Improvement of signal-to-noise ratio in parallel neuron arrays with spatially nearest neighbor correlated noise
Author(s) -
Tianquan Feng,
Qingrong Chen,
Ming Yi,
Xiao Zhang
Publication year - 2018
Publication title -
plos one
Language(s) - English
Resource type - Journals
SCImago Journal Rank - 0.99
H-Index - 332
ISSN - 1932-6203
DOI - 10.1371/journal.pone.0200890
Subject(s) - stochastic resonance , physics , noise (video) , amplitude , signal to noise ratio (imaging) , k nearest neighbors algorithm , signal (programming language) , statistical physics , nonlinear system , transmission (telecommunications) , acoustics , computer science , telecommunications , quantum mechanics , optics , artificial intelligence , image (mathematics) , programming language
We theoretically investigate the signal-to-noise ratio (SNR) of a parallel array of leaky integrate-and-fire (LIF) neurons that receives a weak periodic signal and uses spatially nearest neighbor correlated noise.
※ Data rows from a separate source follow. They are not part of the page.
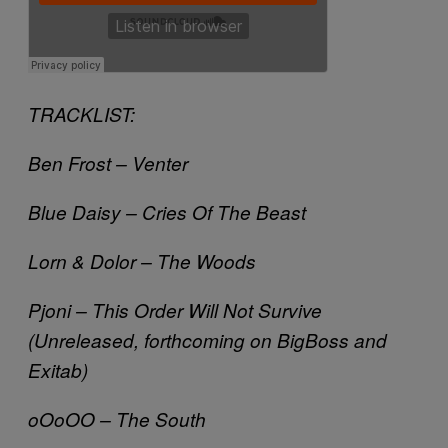
TRACKLIST:
Ben Frost – Venter
Blue Daisy – Cries Of The Beast
Lorn & Dolor – The Woods
Pjoni – This Order Will Not Survive
(Unreleased, forthcoming on BigBoss and
Exitab)
oOoOO – The South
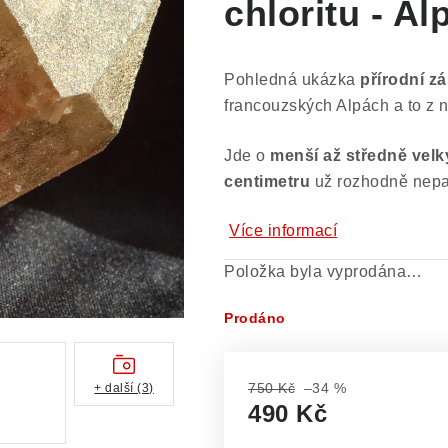
chloritu - Al
Pohledná ukázka
přírodní z
francouzských Alpách a to z
Jde o
menší až středně velk
centimetru
už rozhodně nepat
Více informací
Položka byla vyprodána…
Prodáno
750 Kč
–34 %
+ další (3)
490 Kč
Měrná cena:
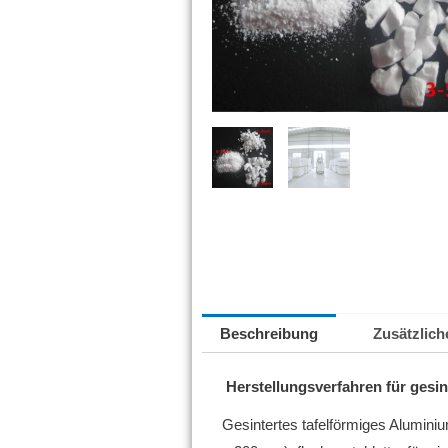
Beschreibung
Zusätzlich
Herstellungsverfahren für
gesin
Gesintertes tafelförmiges Aluminiu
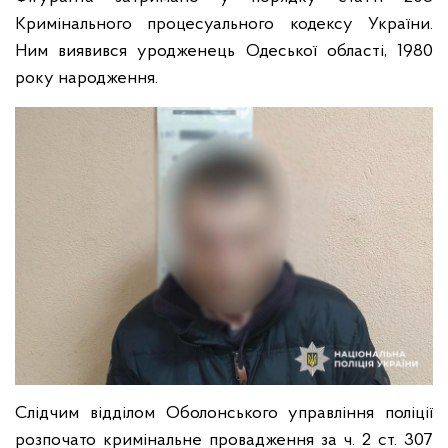
Кримінального процесуального кодексу України.
Ним виявився уродженець Одеської області, 1980
року народження.
Слідчим відділом Оболонського управління поліції
розпочато кримінальне провадження за ч. 2 ст. 307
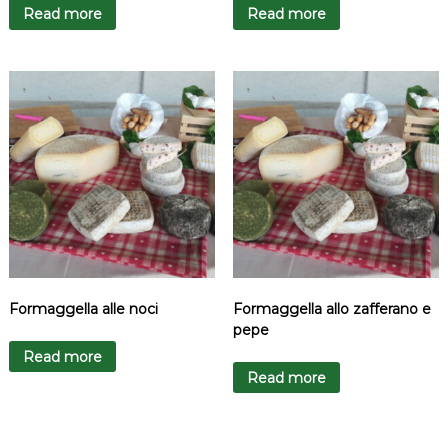
Read more
Read more
Formaggella alle noci
Formaggella allo zafferano e
pepe
Read more
Read more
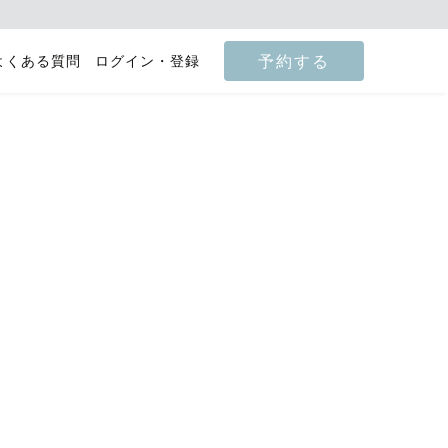
予約する
よくある質問
ログイン・登録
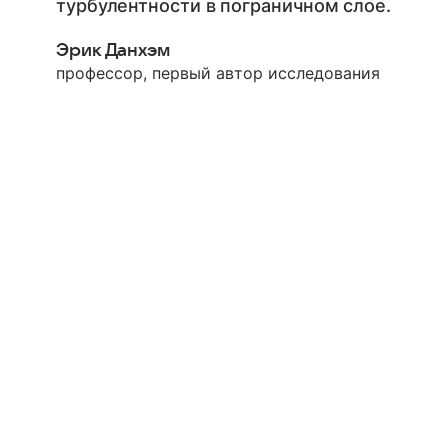
турбулентности в пограничном слое.
Эрик Данхэм
профессор, первый автор исследования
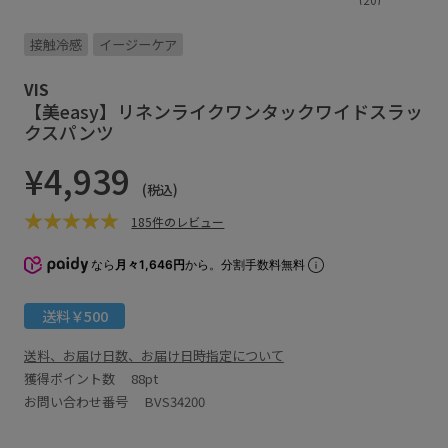
接触冷感
イージーケア
VIS
【美easy】リネンライクワンタックワイドスラッ
クスパンツ
¥4,939
(税込)
185件のレビュー
なら
月々1,646円
から。分割手数料無料
送料￥500
送料、お届け日数、お届け日時指定について
獲得ポイント数
88pt
お問い合わせ番号 BVS34200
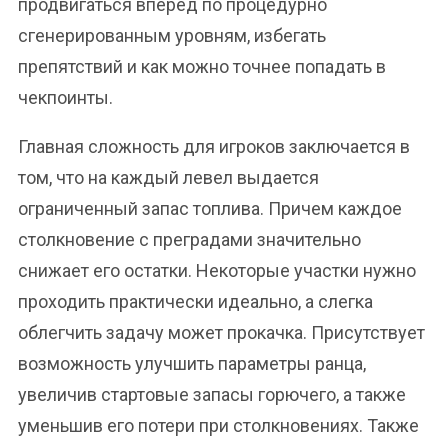
продвигаться вперед по процедурно
сгенерированным уровням, избегать
препятствий и как можно точнее попадать в
чекпоинты.
Главная сложность для игроков заключается в
том, что на каждый левел выдается
ограниченный запас топлива. Причем каждое
столкновение с преградами значительно
снижает его остатки. Некоторые участки нужно
проходить практически идеально, а слегка
облегчить задачу может прокачка. Присутствует
возможность улучшить параметры ранца,
увеличив стартовые запасы горючего, а также
уменьшив его потери при столкновениях. Также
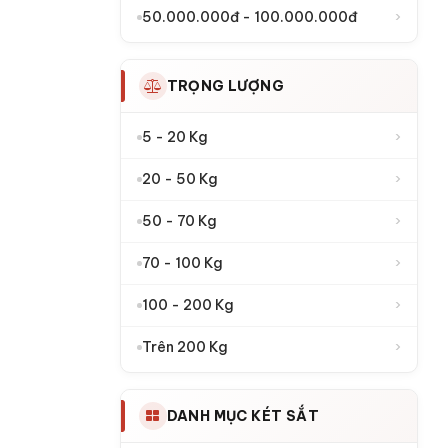
›
50.000.000đ - 100.000.000đ
TRỌNG LƯỢNG
›
5 - 20 Kg
›
20 - 50 Kg
›
50 - 70 Kg
›
70 - 100 Kg
›
100 - 200 Kg
›
Trên 200 Kg
DANH MỤC KÉT SẮT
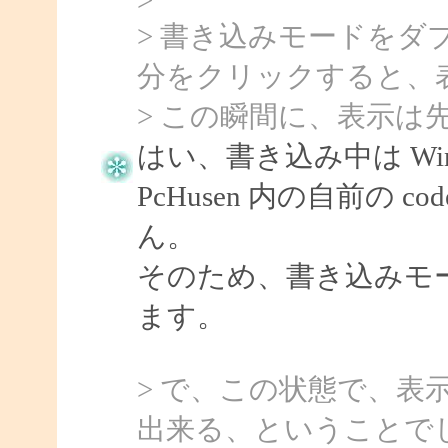
> 書き込みモードを
分をクリックすると、
> この瞬間に、表示は
はい、書き込み中は Wind
PcHusen 内の自前の
ん。
そのため、書き込みモ
ます。
> で、この状態で、表
出来る、ということで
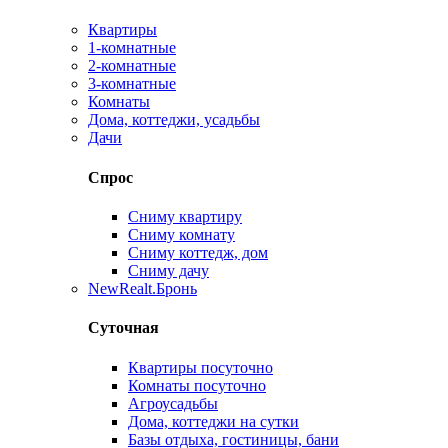
Квартиры
1-комнатные
2-комнатные
3-комнатные
Комнаты
Дома, коттеджи, усадьбы
Дачи
Спрос
Сниму квартиру
Сниму комнату
Сниму коттедж, дом
Сниму дачу
New
Realt.Бронь
Суточная
Квартиры посуточно
Комнаты посуточно
Агроусадьбы
Дома, коттеджи на сутки
Базы отдыха, гостиницы, бани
By using linear response theory, we derive the analytic expression of the SNR. The results show that the amplitude of internal noise can be increased up to an optimal value, which corresponds to a maximum SNR. Given the existence of spatially nearest neighbor correlated noise in the neural ensemble, the SNR gain of the collective ensemble response can exceed unity, especially for a negative correlation. This nonlinear collective phenomenon of SNR gain amplification may be related to the array stochastic resonance. In addition, we show that the SNR can be improved by varying the number of neurons, frequency, and amplitude of the weak periodic signal. We expect that this investigation will be useful for both controlling the collective response of neurons and enhancing weak signal transmission.